Джейкоб подвывает, и я мысленно заклинаю его умолкнуть. Наблюдаю за Люком, пытаюсь разглядеть хоть какой-то намек на то, что весь этот жестокий спектакль устроен напоказ и на деле Люк не решится осуществить угрозу, однако вижу лишь неистовую, яростную убежденность. Веру.
– Отец Джон не назначал Джейкоба, – говорит Элис. – Господь призвал его на службу. Или ты в это не веришь?
– Не смей сомневаться во мне! – взрывается Люк. – Не смей! Ты прекрасно понимаешь, о чем я!
– Зато я не понимаю, о чем ты, Люк, – гремит похожий на рокот землетрясения голос, от которого хлипкие стены содрогаются, а толпа испуганно притихает. В сарай входит отец Джон. – Давай, скажи мне. Ты усомнился в воле Господней или в том, что я Его вестник? В чем же?
Люк бледнеет, однако ножовка в его руке не сдвигается ни на миллиметр.
– Как ты мог, отче, – с невыразимой болью произносит он, – как мог ты отвергнуть меня?
Отец Джон медленно выходит вперед; его длинные волосы слегка трепещут на ветру, взгляд пронзителен.
– В этом твоя вина, Люк, – молвит он. – Ты поставил собственное честолюбие превыше воли Божьей, и это лишь доказывает, как мудр Он был в решении не избирать тебя Центурионом Легиона Его. Недовольство есть человеческая слабость, Брат мой, так же как и зависть. Все мы люди, и ты, и я, и все присутствующие. Не больше и не меньше. Твои чувства понятны и даже простительны, однако так поступать нельзя. Ты не Господь, чтобы вершить суд, и не таков Истинный путь. Загляни в свое сердце, Люк, загляни поглубже, и ты поймешь, что я прав.
Люк глядит на отца Джона глазами, полными слез, потом исторгает душераздирающий всхлип, сотрясающий все тело. Он убирает ножовку от горла Джейкоба, покачнувшись, делает шаг назад и падает на колени, уронив голову.
Джейкоб на четвереньках отползает прочь, пока не упирается в ноги Пророку.
– Спасибо, отче, – выдыхает он. – О, спасибо. Господь благ.
Отец Джон сверху вниз глядит на Центуриона, и я замечаю промелькнувшее на его лице отвращение.

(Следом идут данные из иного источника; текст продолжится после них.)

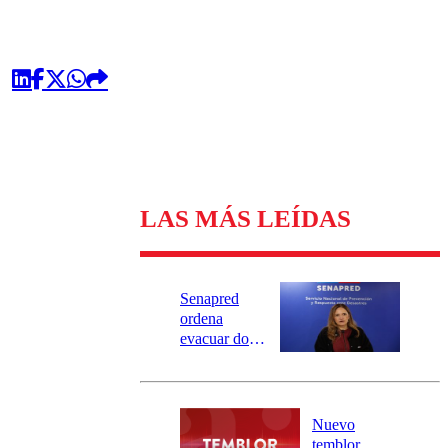
LAS MÁS LEÍDAS
Senapred
ordena
evacuar dos
sectores de
Carahue por
desborde del
río Damas:
Nuevo
activa
temblor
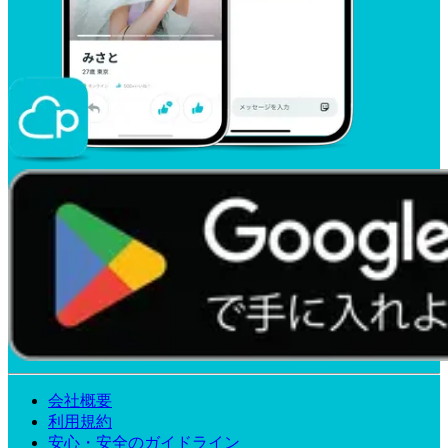
会社概要
利用規約
安心・安全のガイドライン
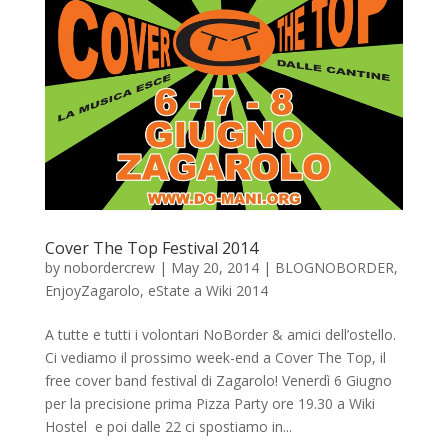
Cover The Top Festival 2014
by
nobordercrew
|
May 20, 2014
|
BLOGNOBORDER
,
EnjoyZagarolo
,
eState a Wiki 2014
A tutte e tutti i volontari NoBorder & amici dell’ostello.
Ci vediamo il prossimo week-end a Cover The Top, il
free cover band festival di Zagarolo! Venerdì 6 Giugno
per la precisione prima Pizza Party ore 19.30 a Wiki
Hostel e poi dalle 22 ci spostiamo in...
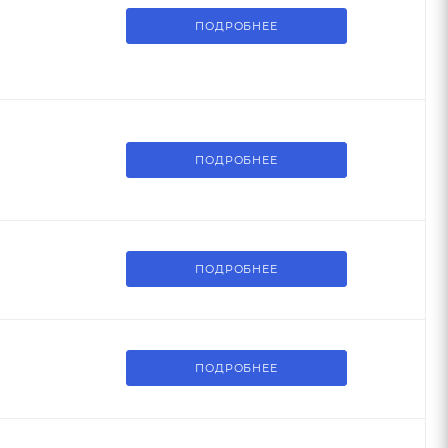
ПОДРОБНЕЕ
ПОДРОБНЕЕ
ПОДРОБНЕЕ
ПОДРОБНЕЕ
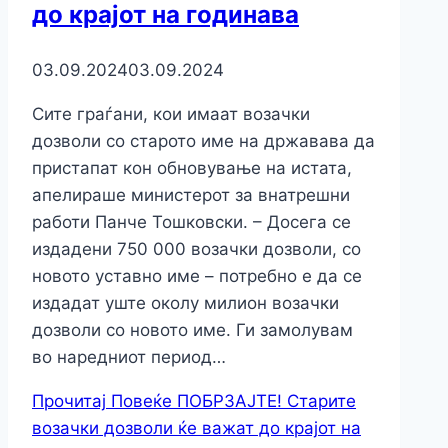
до крајот на годинава
03.09.2024
03.09.2024
Сите граѓани, кои имаат возачки
дозволи со старото име на државава да
пристапат кон обновување на истата,
апелираше министерот за внатрешни
работи Панче Тошковски. – Досега се
издадени 750 000 возачки дозволи, со
новото уставно име – потребно е да се
издадат уште околу милион возачки
дозволи со новото име. Ги замолувам
во наредниот период…
Прочитај Повеќе
ПОБРЗАЈТЕ! Старите
возачки дозволи ќе важат до крајот на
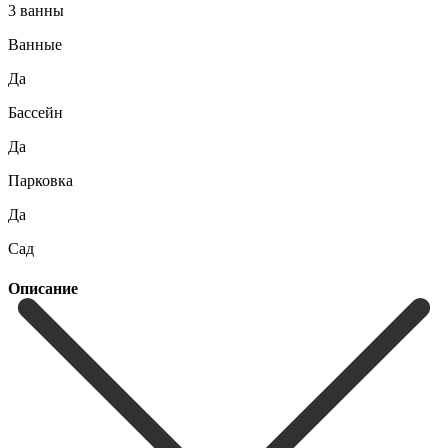
3 ванны
Ванные
Да
Бассейн
Да
Парковка
Да
Сад
Описание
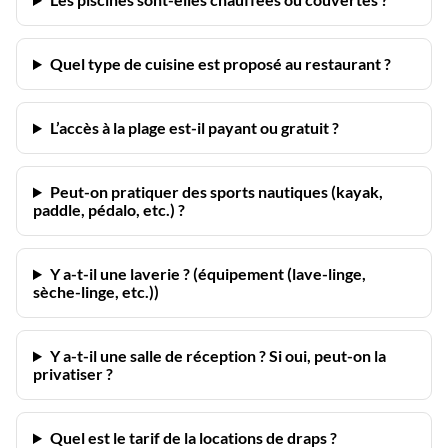
Quel type de cuisine est proposé au restaurant ?
L’accès à la plage est-il payant ou gratuit ?
Peut-on pratiquer des sports nautiques (kayak,
paddle, pédalo, etc.) ?
Y a-t-il une laverie ? (équipement (lave-linge,
sèche-linge, etc.))
Y a-t-il une salle de réception ? Si oui, peut-on la
privatiser ?
Quel est le tarif de la locations de draps ?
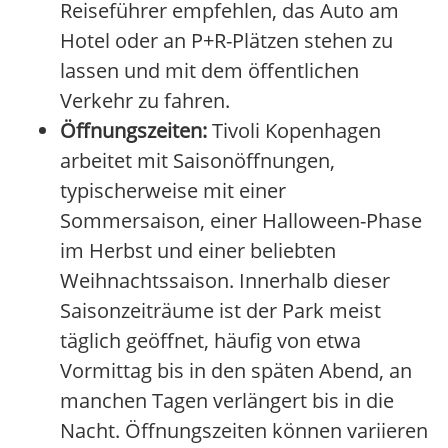
Reiseführer empfehlen, das Auto am
Hotel oder an P+R-Plätzen stehen zu
lassen und mit dem öffentlichen
Verkehr zu fahren.
Öffnungszeiten:
Tivoli Kopenhagen
arbeitet mit Saisonöffnungen,
typischerweise mit einer
Sommersaison, einer Halloween-Phase
im Herbst und einer beliebten
Weihnachtssaison. Innerhalb dieser
Saisonzeiträume ist der Park meist
täglich geöffnet, häufig von etwa
Vormittag bis in den späten Abend, an
manchen Tagen verlängert bis in die
Nacht. Öffnungszeiten können variieren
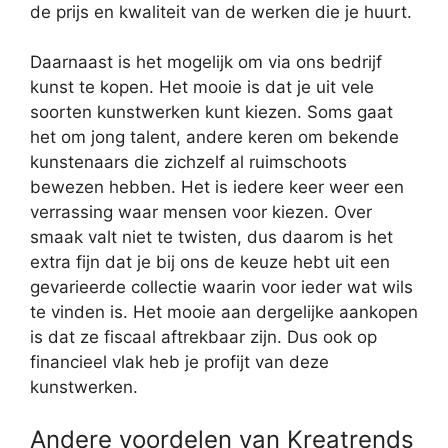
de prijs en kwaliteit van de werken die je huurt.
Daarnaast is het mogelijk om via ons bedrijf
kunst te kopen. Het mooie is dat je uit vele
soorten kunstwerken kunt kiezen. Soms gaat
het om jong talent, andere keren om bekende
kunstenaars die zichzelf al ruimschoots
bewezen hebben. Het is iedere keer weer een
verrassing waar mensen voor kiezen. Over
smaak valt niet te twisten, dus daarom is het
extra fijn dat je bij ons de keuze hebt uit een
gevarieerde collectie waarin voor ieder wat wils
te vinden is. Het mooie aan dergelijke aankopen
is dat ze fiscaal aftrekbaar zijn. Dus ook op
financieel vlak heb je profijt van deze
kunstwerken.
Andere voordelen van Kreatrends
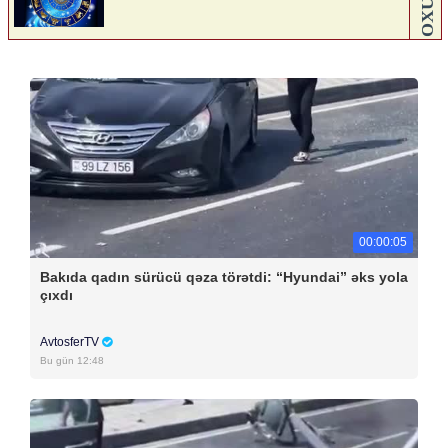
00:00:05
Bakıda qadın sürücü qəza törətdi: “Hyundai” əks yola
çıxdı
AvtosferTV
Bu gün 12:48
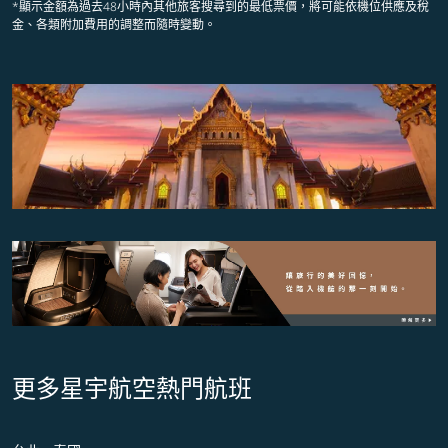
*顯示金額為過去48小時內其他旅客搜尋到的最低票價，將可能依機位供應及稅
金、各類附加費用的調整而隨時變動。
更多星宇航空熱門航班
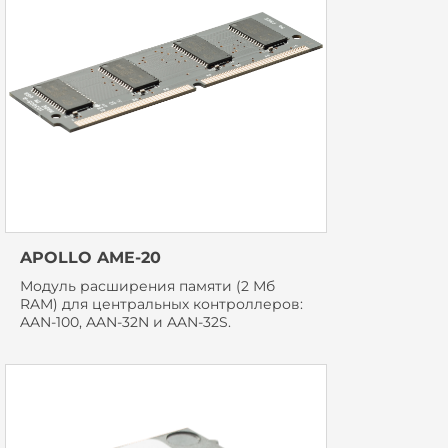
APOLLO AME-20
Модуль расширения памяти (2 Мб
RAM) для центральных контроллеров:
AAN-100, AAN-32N и AAN-32S.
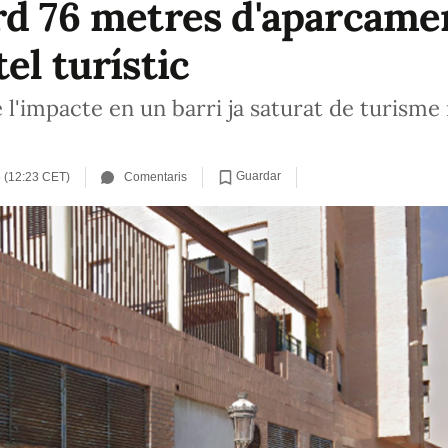
rd 76 metres d'aparcame
el turístic
e l'impacte en un barri ja saturat de turisme 
Guardar
 (12:23 CET)
Comentaris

– Все хорошо, Брат, – говорит он. – Все будет хорошо.
– Я хочу запереть его в ящик, – брызжа слюной, лопочет Джейкоб, красный от злости. – Хочу, чтобы он сидел там, пока не забудет, что такое дневной свет.
Отец Джон каменеет.
– Ты хочешь? – шипит он. – Ты, Центурион Легиона Господня, только что ползал на коленях и обмочил штаны, и ты будешь мне говорить, чего хочешь? Убирайся с глаз моих и моли Всевышнего о милости. Молись, как никогда не молился, чтобы Он простил твой чудовищный промах.
Джейкоб ошеломленно глядит на Пророка.
– Отче, я…
– ВОН! – ревет отец Джон. – УБИРАЙСЯ НЕМЕДЛЕННО, ПОКА НЕ ПОЗДНО!

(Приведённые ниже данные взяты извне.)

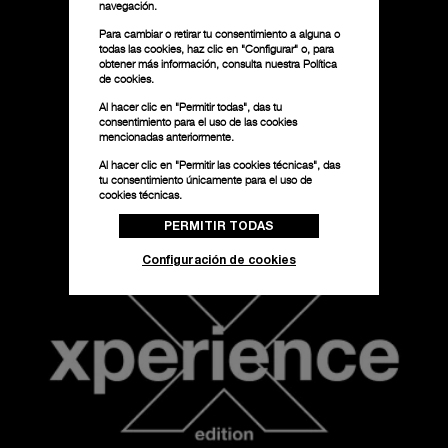
navegación.
Para cambiar o retirar tu consentimiento a alguna o
todas las cookies, haz clic en "Configurar" o, para
obtener más información, consulta nuestra
Política
de cookies.
Al hacer clic en "Permitir todas", das tu
consentimiento para el uso de las cookies
mencionadas anteriormente.
Al hacer clic en "Permitir las cookies técnicas", das
tu consentimiento únicamente para el uso de
cookies técnicas.
PERMITIR TODAS
Configuración de cookies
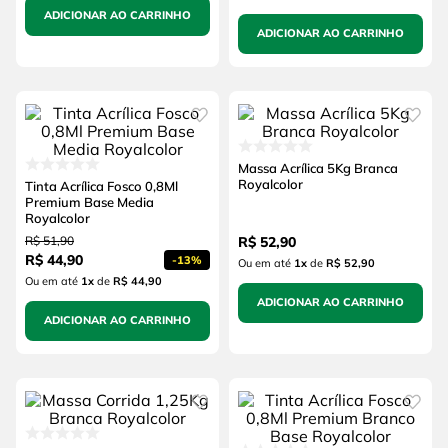
ADICIONAR AO CARRINHO
ADICIONAR AO CARRINHO
Massa Acrílica 5Kg Branca
Royalcolor
Tinta Acrílica Fosco 0,8Ml
Premium Base Media
Royalcolor
R$
51
,
90
R$
52
,
90
R$
44
,
90
-
13%
Ou em até
1
x
de
R$ 52,90
Ou em até
1
x
de
R$ 44,90
ADICIONAR AO CARRINHO
ADICIONAR AO CARRINHO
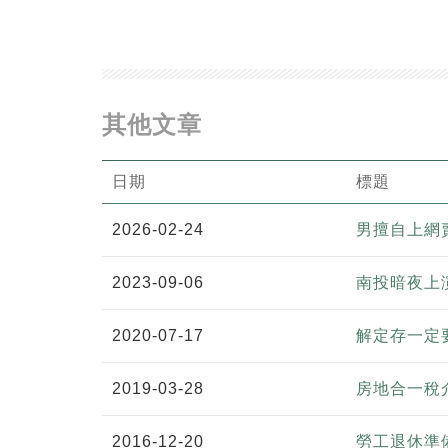
其他文章
日期
標題
2026-02-24
男擅自上網
2023-09-06
南投暗夜上
2020-07-17
解定存一定
2019-03-28
房地合一稅介紹
2016-12-20
勞工退休準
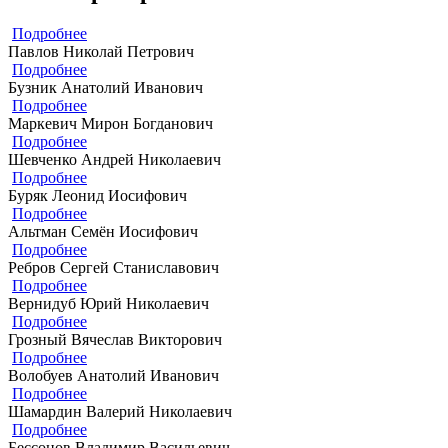
Подробнее
Павлов Николай Петрович
Подробнее
Бузник Анатолий Иванович
Подробнее
Маркевич Мирон Богданович
Подробнее
Шевченко Андрей Николаевич
Подробнее
Буряк Леонид Иосифович
Подробнее
Альтман Семён Иосифович
Подробнее
Ребров Сергей Станиславович
Подробнее
Вернидуб Юрий Николаевич
Подробнее
Грозный Вячеслав Викторович
Подробнее
Волобуев Анатолий Иванович
Подробнее
Шамардин Валерий Николаевич
Подробнее
Бессонов Владимир Васильевич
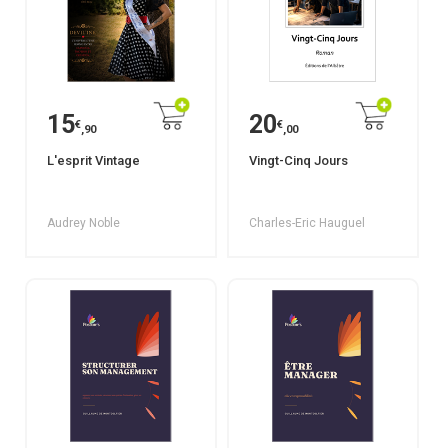
15
20
€
€
,90
,00
L'esprit Vintage
Vingt-Cinq Jours
Audrey Noble
Charles-Eric Hauguel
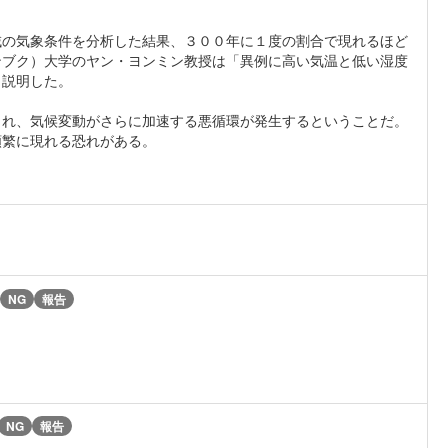
域の気象条件を分析した結果、３００年に１度の割合で現れるほど
ンブク）大学のヤン・ヨンミン教授は「異例に高い気温と低い湿度
と説明した。
され、気候変動がさらに加速する悪循環が発生するということだ。
頻繁に現れる恐れがある。
NG
報告
NG
報告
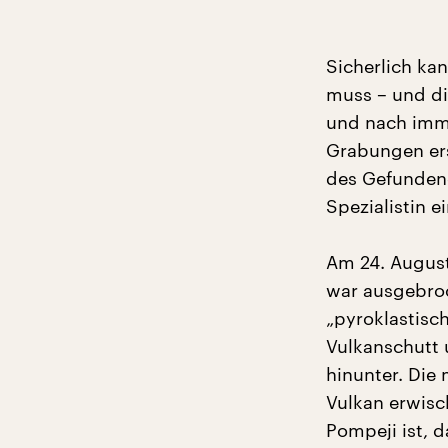
Sicherlich ka
muss – und di
und nach imm
Grabungen ers
des Gefundene
Spezialistin e
Am 24. August
war ausgebroc
„pyroklastisc
Vulkanschutt
hinunter. Die 
Vulkan erwisc
Pompeji ist, d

Джейкоб неуклюже поднимается на ноги, проталкивается сквозь толпу и, шатаясь, уходит. Кое-кто из моих Братьев и Сестер оборачивается ему вслед, а я не отрываю глаз от Пророка. Его лицо словно туча, темная, тяжелая и грозная.
– Люк, – произносит он, – встань и посмотри на меня.
Люк подчиняется приказу, весь в слезах и соплях. Он роняет ножовку и стоит, уткнувшись взглядом в землю.
– Господь благ, – говорит отец Джон. – Умойся и ступай в часовню. Вечером поговорим.
Люк поднимает голову, его лицо светится обожанием, смешанным с благодарностью, и от этого зрелища меня тошнит.
– Спасибо, отче, – шепчет он. – Господь благ.
После
Агент Карлайл и доктор Эрнандес без слов смотрят на меня.